Teleport – это инструмент для быстрого и безопасного подключения к Kubernetes-кластерам, а также к другому ПО (см. список ниже). Утилита предоставляет расширенные возможности, такие как аудит и аутентификация. Помимо Kubernetes, Teleport можно использовать для аутентификации с такими системами как:
Облачные провайдеры – Amazon, Google Cloud, Microsoft Azure;
Операционные системы – Windows, Linux;
СУБД – Redis, CockroachDB, MongoDB;
Системы для поиска и анализа данных – Elasticsearch
Среди достоинств Teleport можно выделить следующие:
Способы подключения
Teleport позволяет удаленно подключаться к Kubernetes-кластерам с использованием протоколов SSH или TLS. Также присутствует встроенный веб-интерфейс.
Аудит
Teleport отслеживает все действия, которые пользователь совершает внутри системы (кластера), и предоставляет расширенные функции, такие как фильтры, хронология, уведомления, управление учетными записями и т. д.
Аутентификация
Teleport использует многофакторную аутентификацию, чтобы удостоверить личность пользователя.
Управление учетными записями
Teleport может управлять учетными записями для того, чтобы проверить, что пользователь имеет доступ только к разрешенным ресурсам.
Teleport был создан в 2016 году Американской компанией Gravitational Inc, которая специализируется на развертывании приложений на базе платформы Kubernetes. Программа доступна в двух редакциях – Community (бесплатная версия с открытым исходным кодом) и Enterprise (коммерческая платная версия). В редакции Enterprise, помимо клиентской поддержки, также доступны расширенные варианты SSO (англ. Single Sign-On — Технология единого входа), поддержка облачных провайдеров, наличие FedRAMP & SOC 2. Также в Enterprise версии можно создать демо-стенд, чтобы протестировать работу всех функций программы. С полным списком доступных функций можно ознакомиться на официальном сайте. Среди крупных клиентов, которые используют Teleport, можно выделить Samsung, Twitch, NASDAQ, IBM.

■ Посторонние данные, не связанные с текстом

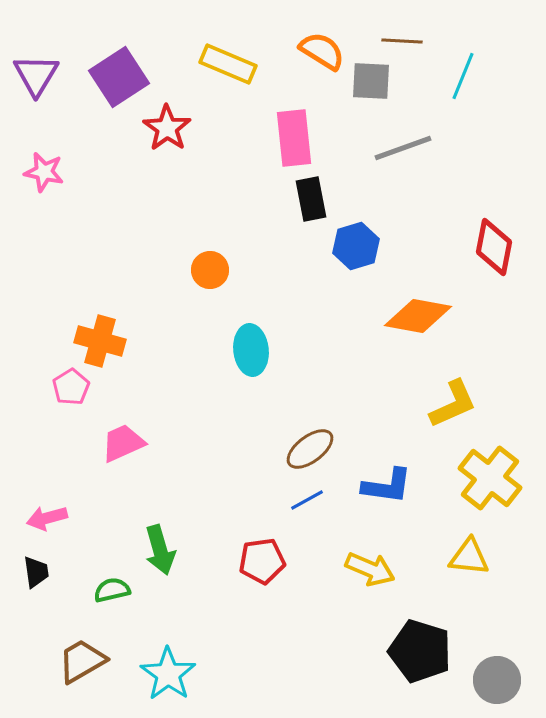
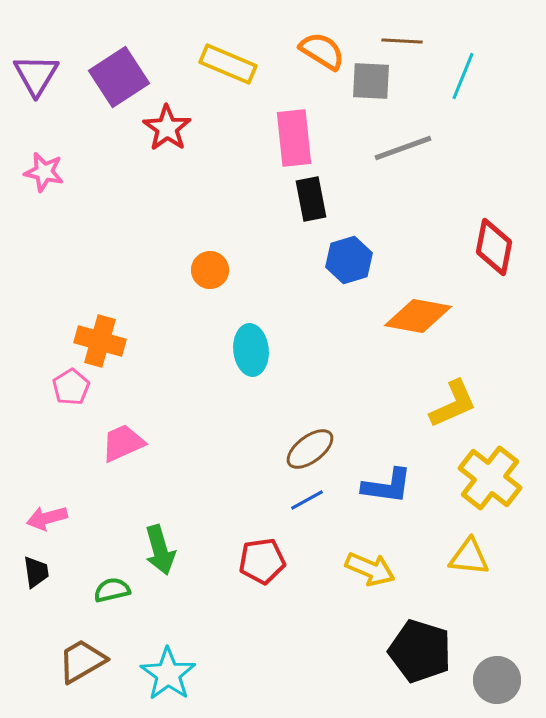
blue hexagon: moved 7 px left, 14 px down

Архитектура и принцип работы Teleport
Teleport написан на языке программирования Go и состоит из трех независимых друг от друга исполняемых файлов:
tsh (клиент командной строки);
tctl (инструмент администрирования);
teleport (серверный демон).
Представляет собой прокси-сервер, предназначенный для доступа и аутентификации к требуемым системам (операционным системам, СУБД и т. д.). Управление доступом реализовано на основе ролей RBAC.
Клиент командной строки tsh предназначен для входа на конечные ресурсы и выполнения команд.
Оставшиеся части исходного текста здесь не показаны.